翡翠の森
「……ねえ」
その呼び掛けは、顔を上げろと言っているのか。
無理だ。
無視していると、突然視界が開ける。
顔を隠していた髪を、ロイが強引に掻き上げたたのだ。
(……っ……! )
息を呑むと同時に、かあっと頬が熱くなる。
絶対に気づいた。
彼は満足げに目を細めると、そっと髪を耳に掛けてくる。
――もう、落ちてくるなというように。
「本当に、優しい王子様にはドキドキしない? ……本当に、少しも? 」
訊かれて、うっと言葉に詰まる。
“苦手”とは言ったが、“ドキドキしない”とは言ってはいない。そしてそれは、同義ではないだろう。
もしかしたら、ドキドキするから苦手なのかも。――だとしても。
「……優しい王子様の気遣いより、ロイの本当の気持ちの方が、ずっとほしい」
つっけんどんに出たのは、照れ隠しどころか、なぜかより羞恥を煽るものであった。
どうやら、あのロイも反応できないらしい。
ジェイダが誰より恥ずかしいのだが、ここまできたら、全て伝えきるしかない。
今、伝えられる限りを。
「あの森で、最初に出会ったのがアルフレッドだったら。もしかしたら、本当に無理矢理拐う羽目になっていたかもしれないわ。

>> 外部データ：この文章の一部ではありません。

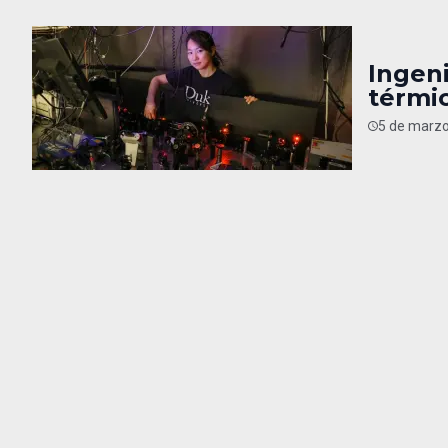
Ingen
térmi
5 de marzo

……ついて行ったのは、ロイだったからかも」
早口で言い終わると、話を切り上げるように立ち上がった。
「行こっ……ロイが風邪引いたら、大変だもの」
今にも駆け出しそうなジェイダに吹くと、ロイがまた手を握る。
「それはいいけど。一人で帰れるの? 」
お城とは、たいてい複雑な造りになっているものである。
そうでなくても、ジェイダは意地悪な王子様の優しさに気をとられ、道順などまるで覚えていなかった。
「仕方ないな」
普段の会話に戻ったことに安堵していると、
「……ありがとう」
そう、いっそう甘く囁かれてしまった。
体が熱をもつのは、なぜだろう。
分かりきった原因を探るふりをして、繋いだ手に意識を集中させた。